18 February 2006

On the Salt Lake City confusion - setting the record straight

It appears that there is a frightful row in Salt Lake City these days, all because of some stupid DNA issue.

A few years ago, Loayza said, his faith was shaken and his identity stripped away by DNA evidence showing that the ancestors of American natives came from Asia, not the Middle East.

For Mormons, the lack of discernible Hebrew blood in Native Americans is no minor collision between faith and science. It burrows into the historical foundations of the Book of Mormon, a 175-year-old transcription that the church regards as literal and without error.

The truth is neither here nor there, and it is up to us, the Elders, to straighten the record. The story started about 2 thousand years ago, when we have decided to look at the commercial feasibility of opening a buffalo burgers franchise in North America. We have set up a preliminary hunting and tasting committee of the Elders (see here):

And the conclusions were quite encouraging, so the Elders have decided to have a go at it.
The idea fired up the imagination of the youngsters, who have pictured the working conditions like this:

Well, anyhow, the exploratory party got there and set up several hunting and processing locations. There were no issues with supply of meat - you couldn't throw a stone these days without hitting a buffalo, so this side of the business was pretty well fixed.

The first real problem appeared to be the weather. Being used to a much hotter climate, the members of the hunting teams started grumbling, this appeared to be no fun at all:

"We didn't come here to freeze our yarmulkas off", was the regular whine these days.

The second issue came from a completely unexpected direction. The chief Rabbi of the expedition started doubting whether the buffalo meat is kosher. Since buffalo did not appear in the Book, it took us a lot of time for correspondence with the mainland and unending theological discussions, which was not a good start for any business venture, as you might imagine.

But the last, and mortal, blow came from the consumers. These days the market research was not what you might call scientific. So it came as a total surprise when it became apparent that the locals do not take at all to the idea of grilled meat. No matter how much we have invested in PR, free sampling, campaigning and all that marketing shit, the locals still stuck to their raw meat munching habits (this is why stake Tartar is a big no-no in our menu till these days, by the way).

So the team has packed their belongings, moved to Central and South America for milder climate and mingled with the local population. Just for the sheer fun of it, the Hebes started building there all kinds of incomprehensible and useless stone structures of all forms and styles that confound archaeologists and other eggheads of today.

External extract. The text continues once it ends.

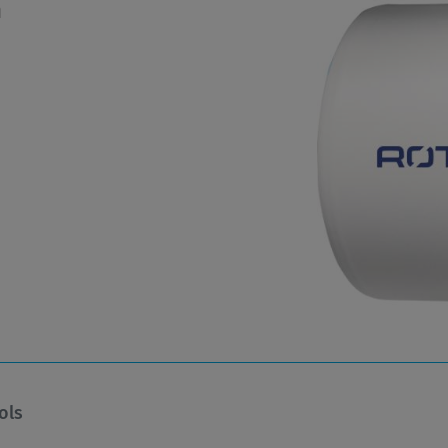
n
ols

As to the issue of DNA: these days we didn't know from no DNA. The "procreate and multiply" command, on the other hand, was crystal clear and attractive: if it stands on two feet and doesn't wave a tomahawk at you - go ahead and procreate. As for the DNA - we didn't split no DNA then, it was all done in the old-fashioned way, so just disregard all that mumbo-jumbo and take it easy. Here is how:

With me so far? Good, that's it. Oh, and don't forget to have a few brewskies with that burger!